つまり、長期的な目線における自社株買いの株価への影響は限定的であり、むしろその企業の業績がより影響すると言えます。
とはいえ、定期的に自社株買いを行なっている企業の株価は安定していたり、上昇傾向にあったりします。
これは自社株買いそのものに加え、自社株買いを行えるほどの利益を上げている、財務がしっかりしていることなどが投資家に好感されることが背景としてあげられます。

長期的に見ると、やっぱり企業の業績が一番大事です。
【実例】自社株買い発表における株価への影響
最近自社株買いを発表した具体的な企業の株価の変動についてみてみましょう。
自社株買い発表で株価上昇したKDDI株式会社
2024年11月1日にKDDI株式会社は以下の内容で自社株買いを発表し、その後株価が上昇しました。
- 2,800万株の取得を上限
- 総額1,000億円
- 期間は2024年11月5日〜2025年3月24日
この発表後の株価の動き(日足)はこんな感じです↓

11月1日の発表後にぐんぐんと株価が上がっているのがわかるかと思います。
その後は停滞や上下を繰り返していますが、短期的に株価が上昇していることはおわかりいただけるかと思います。
自社株買い発表後も株価停滞の武田薬品
一方で、2025年1月31日に以下の内容で自社株買いを発表した武田薬品の株価は低迷を続けています。
- 2,850万株の取得を上限
- 総額1,000億円
- 期間は2025年2月17日〜2025年5月31日
発表から本日(2月18日終値)までの日足の株価推移は以下のとおりです。

先ほどのKDDIとは異なり、自社株買い発表の翌日も下げており、その後も上昇基調ではないことがわかります。

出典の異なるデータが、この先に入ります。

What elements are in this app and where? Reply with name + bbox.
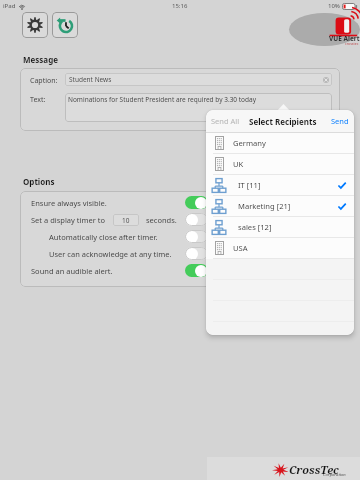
staticText: Nominations for Student President are re… (68, 95, 256, 104)
staticText: CrossTec (289, 462, 339, 477)
button[interactable]: Settings (22, 12, 48, 38)
staticText: Student News (69, 75, 112, 84)
staticText: USA (233, 243, 248, 253)
staticText: crosstec (345, 41, 359, 46)
button[interactable]: Sound an audible alert. (20, 262, 217, 279)
staticText: IT [11] (238, 180, 261, 190)
staticText: Options (23, 176, 55, 187)
button[interactable]: USA (206, 238, 354, 258)
button[interactable]: Germany (206, 133, 354, 153)
button[interactable]: Set a display timer to (20, 211, 217, 228)
button[interactable]: Student News (65, 73, 332, 86)
staticText: sales [12] (238, 222, 272, 232)
staticText: Select Recipients (249, 116, 317, 127)
button[interactable]: Marketing [21] (206, 196, 354, 216)
button[interactable]: Recent history (52, 12, 78, 38)
staticText: iPad (3, 2, 16, 10)
button[interactable]: Send (331, 116, 349, 126)
staticText: 10% (328, 2, 340, 10)
staticText: Automatically close after timer. (49, 232, 158, 242)
staticText: Text: (30, 95, 46, 105)
button[interactable]: Ensure always visible. (20, 194, 217, 211)
staticText: Marketing [21] (238, 201, 291, 211)
staticText: Caption: (30, 76, 58, 86)
staticText: Germany (233, 138, 266, 148)
staticText: Ensure always visible. (31, 198, 107, 208)
staticText: UK (233, 159, 244, 169)
staticText: VUE Alert (329, 34, 360, 43)
staticText: Corporation (323, 472, 346, 477)
button[interactable]: UK (206, 154, 354, 174)
button[interactable]: User can acknowledge at any time. (20, 245, 217, 262)
staticText: 15:16 (172, 2, 188, 10)
staticText: Sound an audible alert. (31, 266, 113, 276)
button[interactable]: IT [11] (206, 175, 354, 195)
button[interactable]: Nominations for Student President are re… (65, 93, 332, 122)
button[interactable]: Send All (211, 116, 240, 126)
button[interactable]: Automatically close after timer. (20, 228, 217, 245)
button[interactable]: sales [12] (206, 217, 354, 237)
staticText: seconds. (146, 215, 177, 225)
staticText: Set a display timer to (31, 215, 106, 225)
staticText: User can acknowledge at any time. (49, 249, 172, 259)
staticText: Message (23, 54, 58, 65)
staticText: 10 (122, 216, 130, 225)
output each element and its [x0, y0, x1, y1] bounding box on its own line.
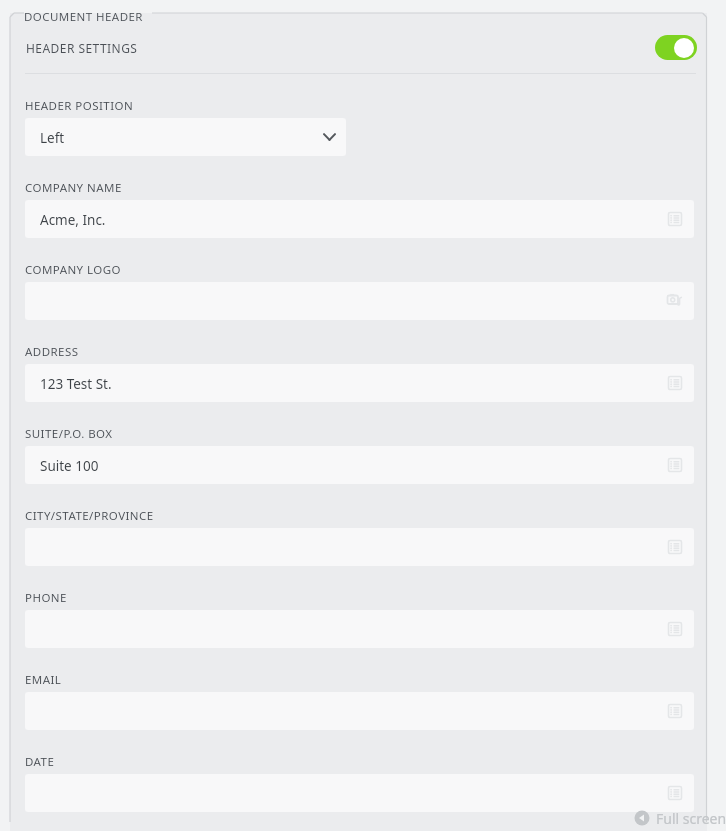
staticText: Acme, Inc. — [40, 211, 106, 229]
button[interactable]: Header position, Left — [25, 118, 346, 156]
button[interactable]: COMPANY NAME — [25, 200, 694, 238]
staticText: DOCUMENT HEADER — [24, 9, 143, 25]
staticText: Full screen — [656, 809, 726, 828]
button[interactable]: ADDRESS — [25, 364, 694, 402]
staticText: COMPANY NAME — [25, 180, 122, 196]
staticText: HEADER SETTINGS — [26, 40, 138, 56]
button[interactable]: HEADER SETTINGS — [11, 28, 706, 68]
staticText: HEADER POSITION — [25, 98, 134, 114]
button[interactable]: SUITE/P.O. BOX — [25, 446, 694, 484]
button[interactable]: Full screen — [634, 806, 726, 830]
staticText: COMPANY LOGO — [25, 262, 121, 278]
staticText: 123 Test St. — [40, 375, 112, 393]
staticText: PHONE — [25, 590, 67, 606]
staticText: Suite 100 — [40, 457, 99, 475]
staticText: DATE — [25, 754, 55, 770]
staticText: Left — [40, 129, 65, 147]
button[interactable]: Header settings toggle, on — [655, 35, 697, 60]
staticText: CITY/STATE/PROVINCE — [25, 508, 154, 524]
staticText: EMAIL — [25, 672, 62, 688]
staticText: SUITE/P.O. BOX — [25, 426, 113, 442]
staticText: ADDRESS — [25, 344, 79, 360]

このように自社株買いを発表しても株価上昇に繋がらないケースもあるようです。
その理由は色々と考えられますが、業績や先行きの不透明感が強く投資家が積極的に買うに至っていないのではと考えています。
また、武田薬品による買付が2月17日から始まっているので、ここから少しずつ上昇していく可能性はあるので、注目ですね。
自社株買いのメリット・デメリットを徹底解説!

自社株買いは、企業にとっても株主にとってもメリットとデメリットがあります。
それぞれ見ていきましょう。
企業側の自社株買いメリット・デメリット
自社株買いを行う企業側のメリットとデメリットは主に以下のとおりです。
- 株価上昇
- 経営の効率化: ます。
- 買収防衛
- 資金流出
- 株価下落リスク
メリットとしては、市場に出回る株式数の減少や1株あたりの価値上昇による株価上昇が期待できることが大きなポイントです。
そのほか、少数株主を減らし、経営の意思決定をスムーズにすることができたり、敵対的買収のリスクを減らすことができたりすることもメリットでしょう。
一方、デメリットとしては、自社株買いには多額の資金が必要となるため、手元資金が減少します。
また、自社株買い後、業績が悪化すると、株価がさらに下落する可能性がある点もリスクであり、デメリットと考えられます。
株主側の自社株買いメリット・デメリット
一方の株主側から見た自社株買いのメリットとデメリットは、以下のようなものが挙げられます。
- 株価上昇
- 配当金増加
- 売却益
- 株価下落リスク
まずは、企業側と同様に株価上昇の恩恵を受けられる可能性があることです。
そのほか、配当金総額が変わらない場合は配当金が増える可能性があり、また株価上昇に伴う売却益も狙えます。
デメリットはそこまでないものの、強いて言えば自社株買いが投資家に好感されなかった場合の株価下落リスクが挙げられます。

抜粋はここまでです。